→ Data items
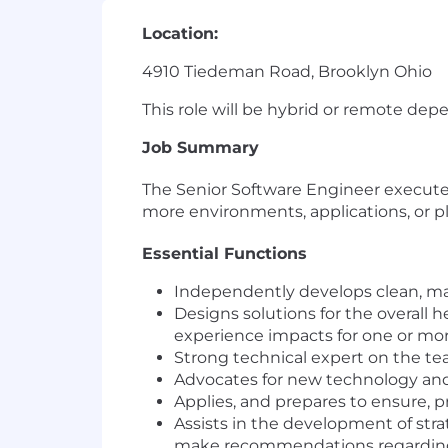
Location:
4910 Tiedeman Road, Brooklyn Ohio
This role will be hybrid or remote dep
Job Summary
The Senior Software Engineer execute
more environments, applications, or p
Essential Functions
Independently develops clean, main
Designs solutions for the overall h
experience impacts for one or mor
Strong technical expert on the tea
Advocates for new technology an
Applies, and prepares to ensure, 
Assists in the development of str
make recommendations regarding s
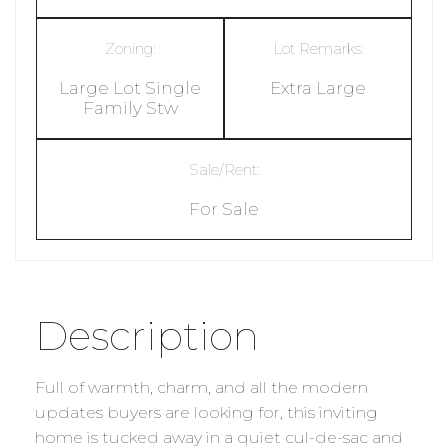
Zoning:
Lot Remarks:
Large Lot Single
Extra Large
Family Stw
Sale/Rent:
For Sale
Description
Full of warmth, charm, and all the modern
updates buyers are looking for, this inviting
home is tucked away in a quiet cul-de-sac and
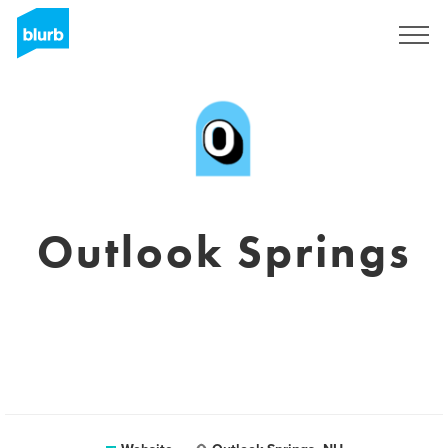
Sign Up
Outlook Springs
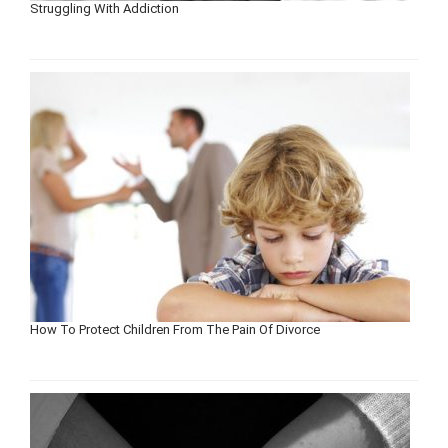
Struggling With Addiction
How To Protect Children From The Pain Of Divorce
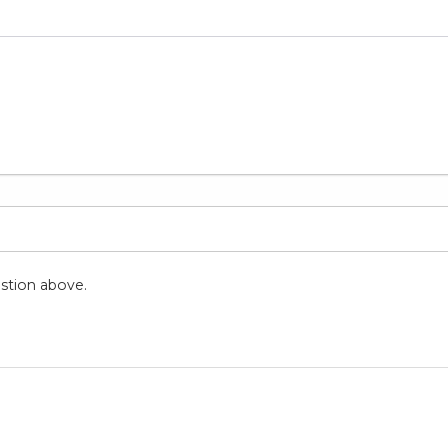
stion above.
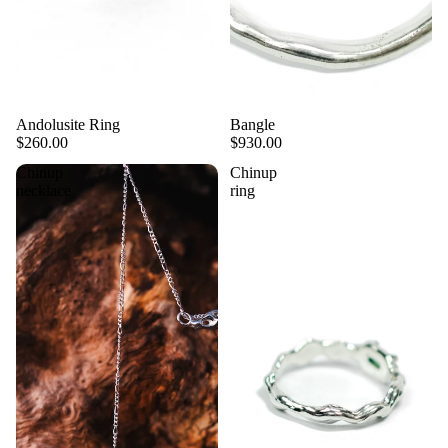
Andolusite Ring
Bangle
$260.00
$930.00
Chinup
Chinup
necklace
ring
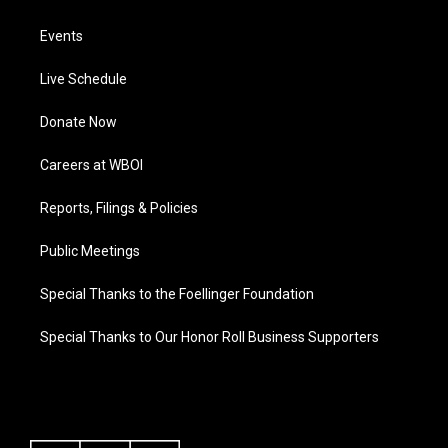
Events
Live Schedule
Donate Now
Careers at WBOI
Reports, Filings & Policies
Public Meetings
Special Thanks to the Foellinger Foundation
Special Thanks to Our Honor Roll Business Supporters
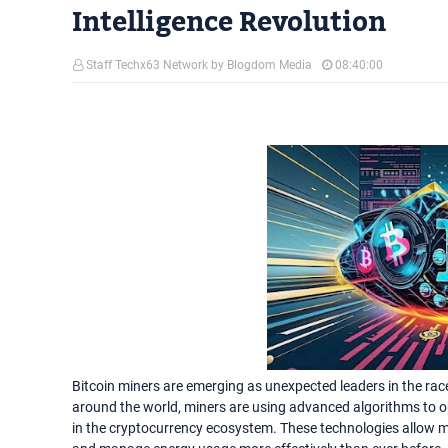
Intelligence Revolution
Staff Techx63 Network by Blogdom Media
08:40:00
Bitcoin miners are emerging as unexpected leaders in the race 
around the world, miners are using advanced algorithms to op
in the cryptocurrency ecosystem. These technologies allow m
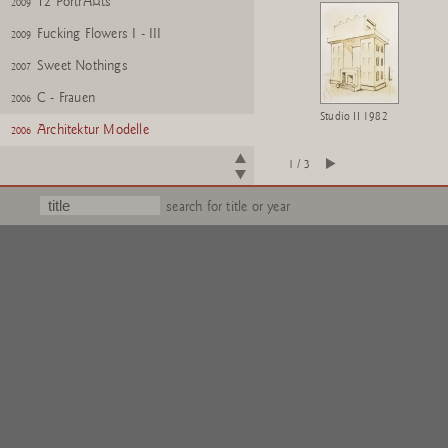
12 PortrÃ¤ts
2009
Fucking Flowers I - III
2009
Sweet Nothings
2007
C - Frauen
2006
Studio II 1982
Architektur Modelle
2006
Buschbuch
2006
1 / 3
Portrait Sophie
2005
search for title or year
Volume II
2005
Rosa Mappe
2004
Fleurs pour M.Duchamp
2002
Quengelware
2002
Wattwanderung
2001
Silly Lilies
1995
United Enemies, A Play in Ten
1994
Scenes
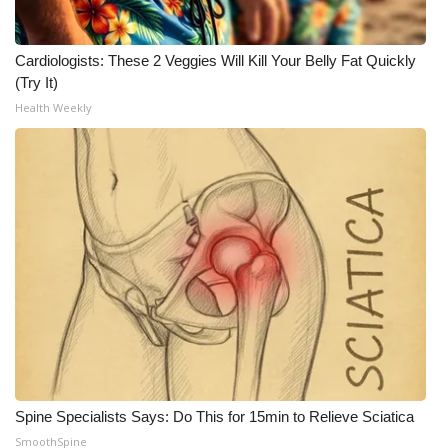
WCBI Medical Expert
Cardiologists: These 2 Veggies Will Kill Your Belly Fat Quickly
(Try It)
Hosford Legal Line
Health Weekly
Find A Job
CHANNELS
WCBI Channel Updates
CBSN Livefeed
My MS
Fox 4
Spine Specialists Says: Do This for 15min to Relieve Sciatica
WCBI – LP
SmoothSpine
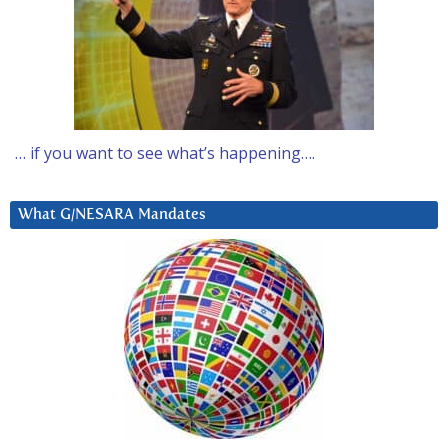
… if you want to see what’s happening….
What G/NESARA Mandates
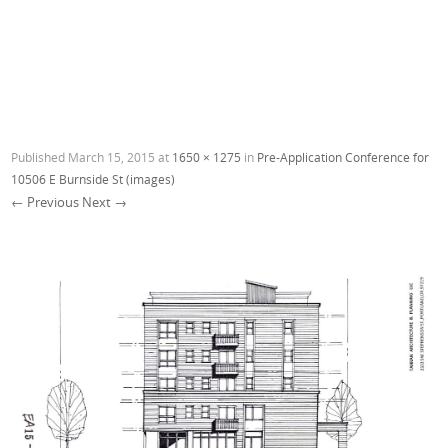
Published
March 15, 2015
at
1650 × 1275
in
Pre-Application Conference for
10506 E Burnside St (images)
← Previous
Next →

→ Prompt
Set down word for word every line from the line containing "see what’s happening…." through the last line of the entries, and nothing more; no pictures.

→ Written reply
… if you want to see what’s happening….
What G/NESARA Mandates
Published
March 15, 2015
at
1650 × 1275
in
Pre-Application Conference for
10506 E Burnside St (images)
← Previous
Next →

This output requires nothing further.